→ Task prompt:
Where the line with "Справка организаций" appears below, start writing out lines exactly, and finish with the line with "サイバー攻撃対策（GMOサイバーセキュリティ byイエラエ）", which is included; write out nothing else.
START Supplied records
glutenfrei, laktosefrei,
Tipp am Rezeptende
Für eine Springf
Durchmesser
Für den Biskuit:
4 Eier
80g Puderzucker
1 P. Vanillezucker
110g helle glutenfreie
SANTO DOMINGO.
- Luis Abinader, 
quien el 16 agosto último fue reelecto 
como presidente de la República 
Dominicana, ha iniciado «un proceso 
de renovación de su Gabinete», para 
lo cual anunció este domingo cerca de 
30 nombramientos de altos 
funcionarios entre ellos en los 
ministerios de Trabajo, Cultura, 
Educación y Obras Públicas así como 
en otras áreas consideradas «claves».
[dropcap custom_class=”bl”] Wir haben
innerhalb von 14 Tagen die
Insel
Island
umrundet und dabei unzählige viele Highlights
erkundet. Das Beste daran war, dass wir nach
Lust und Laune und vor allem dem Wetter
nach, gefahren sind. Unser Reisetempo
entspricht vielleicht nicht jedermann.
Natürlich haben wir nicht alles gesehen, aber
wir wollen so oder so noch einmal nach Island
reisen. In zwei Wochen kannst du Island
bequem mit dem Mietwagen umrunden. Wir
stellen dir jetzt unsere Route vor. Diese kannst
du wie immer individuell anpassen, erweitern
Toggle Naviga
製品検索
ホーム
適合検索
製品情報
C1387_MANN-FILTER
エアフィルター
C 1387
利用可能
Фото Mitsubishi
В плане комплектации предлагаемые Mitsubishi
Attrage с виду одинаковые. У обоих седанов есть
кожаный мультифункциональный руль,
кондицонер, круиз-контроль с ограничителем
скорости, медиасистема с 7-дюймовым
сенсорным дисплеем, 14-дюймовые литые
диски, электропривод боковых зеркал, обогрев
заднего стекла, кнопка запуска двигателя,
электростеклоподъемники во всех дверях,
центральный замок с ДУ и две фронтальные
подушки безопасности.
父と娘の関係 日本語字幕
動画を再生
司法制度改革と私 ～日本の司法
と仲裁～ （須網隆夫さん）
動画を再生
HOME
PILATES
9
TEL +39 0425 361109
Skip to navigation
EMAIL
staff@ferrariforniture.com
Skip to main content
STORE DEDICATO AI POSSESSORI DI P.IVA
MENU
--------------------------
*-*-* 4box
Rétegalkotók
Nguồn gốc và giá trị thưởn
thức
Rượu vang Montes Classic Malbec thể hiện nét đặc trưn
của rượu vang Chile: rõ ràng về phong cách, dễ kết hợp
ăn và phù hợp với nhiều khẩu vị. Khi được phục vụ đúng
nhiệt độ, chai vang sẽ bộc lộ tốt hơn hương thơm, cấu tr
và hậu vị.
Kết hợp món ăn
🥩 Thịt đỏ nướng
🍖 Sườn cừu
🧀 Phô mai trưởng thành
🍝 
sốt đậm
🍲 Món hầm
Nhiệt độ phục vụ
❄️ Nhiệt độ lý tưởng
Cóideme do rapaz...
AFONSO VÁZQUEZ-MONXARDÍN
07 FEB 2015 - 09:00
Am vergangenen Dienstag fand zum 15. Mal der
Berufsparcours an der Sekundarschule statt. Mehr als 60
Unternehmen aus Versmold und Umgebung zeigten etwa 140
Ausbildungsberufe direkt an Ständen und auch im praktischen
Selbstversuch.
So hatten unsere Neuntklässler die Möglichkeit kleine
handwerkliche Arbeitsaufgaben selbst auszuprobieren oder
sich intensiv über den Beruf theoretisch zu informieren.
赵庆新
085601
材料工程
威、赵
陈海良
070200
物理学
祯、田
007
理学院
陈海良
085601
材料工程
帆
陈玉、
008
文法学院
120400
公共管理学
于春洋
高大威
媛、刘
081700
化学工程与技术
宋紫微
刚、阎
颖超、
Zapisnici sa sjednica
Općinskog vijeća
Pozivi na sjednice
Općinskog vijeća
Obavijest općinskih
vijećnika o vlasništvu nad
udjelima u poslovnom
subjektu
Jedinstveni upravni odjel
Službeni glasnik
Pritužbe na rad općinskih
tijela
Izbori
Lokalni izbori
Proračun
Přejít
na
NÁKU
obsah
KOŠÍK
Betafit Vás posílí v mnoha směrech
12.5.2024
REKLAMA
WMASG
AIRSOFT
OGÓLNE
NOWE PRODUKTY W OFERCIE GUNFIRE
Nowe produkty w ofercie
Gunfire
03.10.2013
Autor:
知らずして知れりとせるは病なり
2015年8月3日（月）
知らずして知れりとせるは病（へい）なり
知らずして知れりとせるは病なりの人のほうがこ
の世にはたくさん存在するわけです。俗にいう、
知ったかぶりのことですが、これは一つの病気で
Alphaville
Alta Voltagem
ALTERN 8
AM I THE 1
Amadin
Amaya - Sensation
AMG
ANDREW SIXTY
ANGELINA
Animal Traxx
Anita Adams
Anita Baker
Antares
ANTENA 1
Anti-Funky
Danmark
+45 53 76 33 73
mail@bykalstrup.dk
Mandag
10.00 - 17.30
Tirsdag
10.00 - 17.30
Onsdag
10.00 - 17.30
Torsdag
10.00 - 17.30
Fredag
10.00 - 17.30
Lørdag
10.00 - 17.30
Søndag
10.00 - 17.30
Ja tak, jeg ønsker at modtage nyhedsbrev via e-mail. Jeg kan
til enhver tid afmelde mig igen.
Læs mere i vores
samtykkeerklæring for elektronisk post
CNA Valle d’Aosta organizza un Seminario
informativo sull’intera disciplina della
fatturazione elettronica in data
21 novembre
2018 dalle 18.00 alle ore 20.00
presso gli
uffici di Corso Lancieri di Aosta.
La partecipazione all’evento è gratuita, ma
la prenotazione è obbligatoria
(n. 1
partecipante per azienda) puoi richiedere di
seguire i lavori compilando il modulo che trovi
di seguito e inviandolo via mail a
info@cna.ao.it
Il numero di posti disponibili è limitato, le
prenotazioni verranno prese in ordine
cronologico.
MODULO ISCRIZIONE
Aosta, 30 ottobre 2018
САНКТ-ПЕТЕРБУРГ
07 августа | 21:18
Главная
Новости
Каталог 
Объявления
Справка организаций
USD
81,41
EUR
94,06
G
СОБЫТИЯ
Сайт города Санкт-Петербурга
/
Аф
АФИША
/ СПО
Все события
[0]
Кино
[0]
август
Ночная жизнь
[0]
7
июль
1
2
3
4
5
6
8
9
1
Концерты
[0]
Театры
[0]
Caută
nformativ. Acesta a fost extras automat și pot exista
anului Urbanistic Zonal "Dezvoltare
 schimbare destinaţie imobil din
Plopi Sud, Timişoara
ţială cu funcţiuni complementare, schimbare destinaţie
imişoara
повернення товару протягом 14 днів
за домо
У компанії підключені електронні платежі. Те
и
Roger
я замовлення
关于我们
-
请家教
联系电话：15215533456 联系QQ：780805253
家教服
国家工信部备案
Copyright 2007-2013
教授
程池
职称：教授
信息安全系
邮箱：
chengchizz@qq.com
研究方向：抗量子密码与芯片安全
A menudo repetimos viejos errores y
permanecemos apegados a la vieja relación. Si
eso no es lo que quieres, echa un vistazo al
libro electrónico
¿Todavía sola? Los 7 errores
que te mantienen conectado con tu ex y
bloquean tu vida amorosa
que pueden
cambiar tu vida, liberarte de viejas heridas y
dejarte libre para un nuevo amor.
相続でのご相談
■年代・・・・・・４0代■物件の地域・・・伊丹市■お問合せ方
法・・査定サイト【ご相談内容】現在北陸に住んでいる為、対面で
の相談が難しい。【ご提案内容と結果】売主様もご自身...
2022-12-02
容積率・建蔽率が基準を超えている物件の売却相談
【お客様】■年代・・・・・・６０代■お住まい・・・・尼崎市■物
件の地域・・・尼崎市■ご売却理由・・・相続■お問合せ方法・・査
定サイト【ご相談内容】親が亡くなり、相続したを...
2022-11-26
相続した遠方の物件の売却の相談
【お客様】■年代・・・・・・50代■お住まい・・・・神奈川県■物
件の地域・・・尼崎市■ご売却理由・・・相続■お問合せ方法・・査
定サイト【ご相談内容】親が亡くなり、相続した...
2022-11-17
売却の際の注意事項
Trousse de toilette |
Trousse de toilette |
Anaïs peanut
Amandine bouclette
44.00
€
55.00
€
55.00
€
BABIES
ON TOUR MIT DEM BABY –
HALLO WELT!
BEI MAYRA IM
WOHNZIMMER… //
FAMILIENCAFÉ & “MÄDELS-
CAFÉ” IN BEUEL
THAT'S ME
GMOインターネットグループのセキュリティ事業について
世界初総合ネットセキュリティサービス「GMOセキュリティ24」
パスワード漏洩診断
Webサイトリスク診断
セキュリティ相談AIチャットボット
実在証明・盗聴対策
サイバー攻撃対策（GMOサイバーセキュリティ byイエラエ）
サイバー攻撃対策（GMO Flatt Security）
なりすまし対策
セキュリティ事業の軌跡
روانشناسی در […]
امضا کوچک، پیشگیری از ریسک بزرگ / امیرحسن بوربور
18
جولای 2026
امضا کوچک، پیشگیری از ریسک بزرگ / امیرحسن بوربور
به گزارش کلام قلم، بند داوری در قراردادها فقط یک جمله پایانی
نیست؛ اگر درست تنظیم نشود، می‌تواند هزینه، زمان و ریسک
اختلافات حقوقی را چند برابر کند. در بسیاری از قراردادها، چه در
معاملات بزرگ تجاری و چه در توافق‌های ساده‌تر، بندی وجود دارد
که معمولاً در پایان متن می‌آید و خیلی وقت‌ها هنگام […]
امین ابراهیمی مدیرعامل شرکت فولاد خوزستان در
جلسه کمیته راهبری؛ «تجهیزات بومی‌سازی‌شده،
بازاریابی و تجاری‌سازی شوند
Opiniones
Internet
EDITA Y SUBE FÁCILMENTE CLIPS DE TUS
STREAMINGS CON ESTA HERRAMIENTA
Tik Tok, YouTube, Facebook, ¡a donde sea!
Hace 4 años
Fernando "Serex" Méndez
END Supplied records
→ Reply to the task:
Справка организаций
USD
81,41
EUR
94,06
G
СОБЫТИЯ
Сайт города Санкт-Петербурга
/
Аф
АФИША
/ СПО
Все события
[0]
Кино
[0]
август
Ночная жизнь
[0]
7
июль
1
2
3
4
5
6
8
9
1
Концерты
[0]
Театры
[0]
Caută
nformativ. Acesta a fost extras automat și pot exista
anului Urbanistic Zonal "Dezvoltare
 schimbare destinaţie imobil din
Plopi Sud, Timişoara
ţială cu funcţiuni complementare, schimbare destinaţie
imişoara
повернення товару протягом 14 днів
за домо
У компанії підключені електронні платежі. Те
и
Roger
я замовлення
关于我们
-
请家教
联系电话：15215533456 联系QQ：780805253
家教服
国家工信部备案
Copyright 2007-2013
教授
程池
职称：教授
信息安全系
邮箱：
chengchizz@qq.com
研究方向：抗量子密码与芯片安全
A menudo repetimos viejos errores y
permanecemos apegados a la vieja relación. Si
eso no es lo que quieres, echa un vistazo al
libro electrónico
¿Todavía sola? Los 7 errores
que te mantienen conectado con tu ex y
bloquean tu vida amorosa
que pueden
cambiar tu vida, liberarte de viejas heridas y
dejarte libre para un nuevo amor.
相続でのご相談
■年代・・・・・・４0代■物件の地域・・・伊丹市■お問合せ方
法・・査定サイト【ご相談内容】現在北陸に住んでいる為、対面で
の相談が難しい。【ご提案内容と結果】売主様もご自身...
2022-12-02
容積率・建蔽率が基準を超えている物件の売却相談
【お客様】■年代・・・・・・６０代■お住まい・・・・尼崎市■物
件の地域・・・尼崎市■ご売却理由・・・相続■お問合せ方法・・査
定サイト【ご相談内容】親が亡くなり、相続したを...
2022-11-26
相続した遠方の物件の売却の相談
【お客様】■年代・・・・・・50代■お住まい・・・・神奈川県■物
件の地域・・・尼崎市■ご売却理由・・・相続■お問合せ方法・・査
定サイト【ご相談内容】親が亡くなり、相続した...
2022-11-17
売却の際の注意事項
Trousse de toilette |
Trousse de toilette |
Anaïs peanut
Amandine bouclette
44.00
€
55.00
€
55.00
€
BABIES
ON TOUR MIT DEM BABY –
HALLO WELT!
BEI MAYRA IM
WOHNZIMMER… //
FAMILIENCAFÉ & “MÄDELS-
CAFÉ” IN BEUEL
THAT'S ME
GMOインターネットグループのセキュリティ事業について
世界初総合ネットセキュリティサービス「GMOセキュリティ24」
パスワード漏洩診断
Webサイトリスク診断
セキュリティ相談AIチャットボット
実在証明・盗聴対策
サイバー攻撃対策（GMOサイバーセキュリティ byイエラエ）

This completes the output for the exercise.